State the number of lines in the following data that contain the string "will", and nothing else.

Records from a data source
* * * *
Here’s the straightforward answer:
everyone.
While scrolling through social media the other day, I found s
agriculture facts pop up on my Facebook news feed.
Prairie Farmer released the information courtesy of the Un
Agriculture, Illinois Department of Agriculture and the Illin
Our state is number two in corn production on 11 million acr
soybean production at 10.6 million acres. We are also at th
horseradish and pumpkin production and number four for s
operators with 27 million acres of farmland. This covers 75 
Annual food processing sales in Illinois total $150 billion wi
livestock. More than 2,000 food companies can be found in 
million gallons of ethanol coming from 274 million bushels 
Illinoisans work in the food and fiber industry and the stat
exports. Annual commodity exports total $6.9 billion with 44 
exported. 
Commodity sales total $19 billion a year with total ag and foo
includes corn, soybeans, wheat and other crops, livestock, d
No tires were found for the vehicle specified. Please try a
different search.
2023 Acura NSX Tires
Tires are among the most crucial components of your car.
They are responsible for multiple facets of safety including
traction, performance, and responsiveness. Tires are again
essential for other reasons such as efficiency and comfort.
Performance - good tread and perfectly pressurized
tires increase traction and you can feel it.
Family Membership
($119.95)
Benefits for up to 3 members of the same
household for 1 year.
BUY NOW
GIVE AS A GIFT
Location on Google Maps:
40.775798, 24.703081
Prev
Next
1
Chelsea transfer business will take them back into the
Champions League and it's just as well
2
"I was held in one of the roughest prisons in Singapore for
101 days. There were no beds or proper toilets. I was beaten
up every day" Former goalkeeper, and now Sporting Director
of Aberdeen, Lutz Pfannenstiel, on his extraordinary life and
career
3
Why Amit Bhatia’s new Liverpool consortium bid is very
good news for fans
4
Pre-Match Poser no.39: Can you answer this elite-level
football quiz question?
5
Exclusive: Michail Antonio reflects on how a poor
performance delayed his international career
* * * *
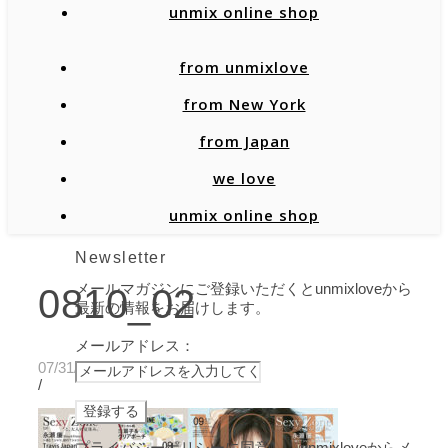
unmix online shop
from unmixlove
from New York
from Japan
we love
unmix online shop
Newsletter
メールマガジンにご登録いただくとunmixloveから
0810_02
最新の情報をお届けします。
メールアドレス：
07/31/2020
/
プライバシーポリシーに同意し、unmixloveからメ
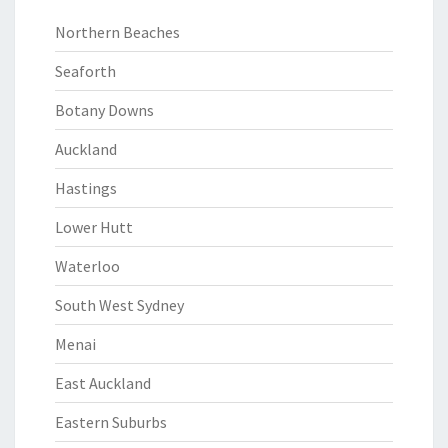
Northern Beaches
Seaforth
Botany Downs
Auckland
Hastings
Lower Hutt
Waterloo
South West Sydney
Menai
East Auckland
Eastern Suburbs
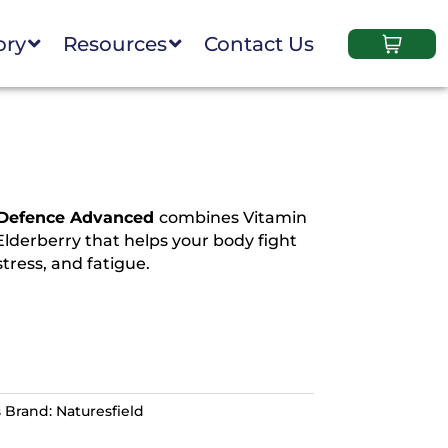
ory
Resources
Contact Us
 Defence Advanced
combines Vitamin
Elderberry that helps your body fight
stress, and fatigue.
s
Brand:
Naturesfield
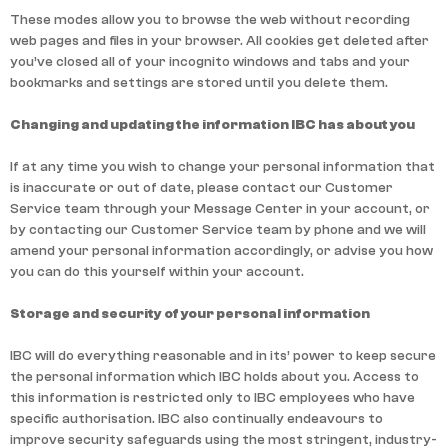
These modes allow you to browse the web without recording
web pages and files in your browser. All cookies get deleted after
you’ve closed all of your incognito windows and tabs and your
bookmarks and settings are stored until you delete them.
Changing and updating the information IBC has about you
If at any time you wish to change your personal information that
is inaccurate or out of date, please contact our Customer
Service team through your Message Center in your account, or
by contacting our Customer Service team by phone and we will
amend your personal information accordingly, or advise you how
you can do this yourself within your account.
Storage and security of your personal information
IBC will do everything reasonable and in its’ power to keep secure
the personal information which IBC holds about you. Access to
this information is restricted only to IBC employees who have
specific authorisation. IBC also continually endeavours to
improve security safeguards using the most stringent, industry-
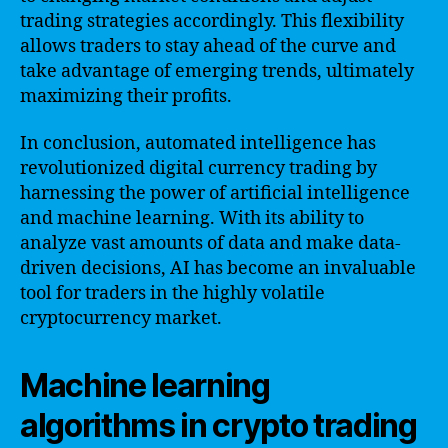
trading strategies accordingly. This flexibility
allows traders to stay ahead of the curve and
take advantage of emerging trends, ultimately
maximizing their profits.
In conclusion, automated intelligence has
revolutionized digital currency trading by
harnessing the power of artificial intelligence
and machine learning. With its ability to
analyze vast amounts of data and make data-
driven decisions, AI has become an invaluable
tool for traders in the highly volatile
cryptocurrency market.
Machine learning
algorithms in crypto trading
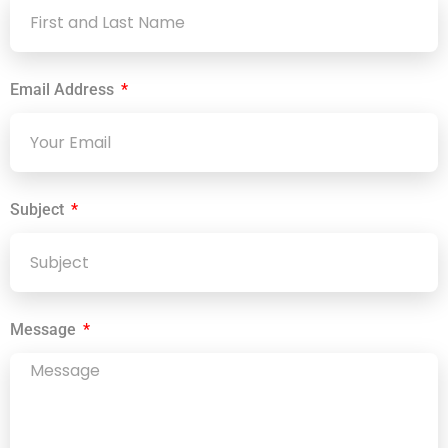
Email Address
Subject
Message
* * * *
**Problem solution:**
3